Problem details: Drop all images. Then write out each line below exactly as given.

Data shown:
::::

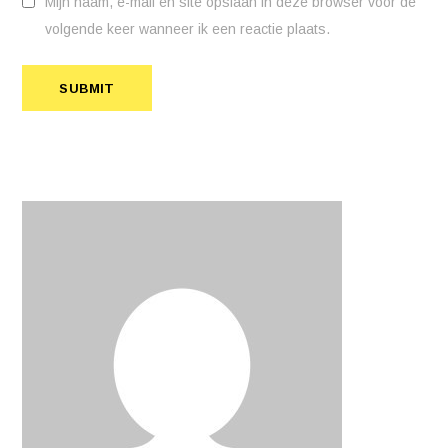
Mijn naam, e-mail en site opslaan in deze browser voor de
volgende keer wanneer ik een reactie plaats.
SUBMIT
SUBMIT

::::

Answer section:
Mijn naam, e-mail en site opslaan in deze browser voor de
volgende keer wanneer ik een reactie plaats.
SUBMIT
SUBMIT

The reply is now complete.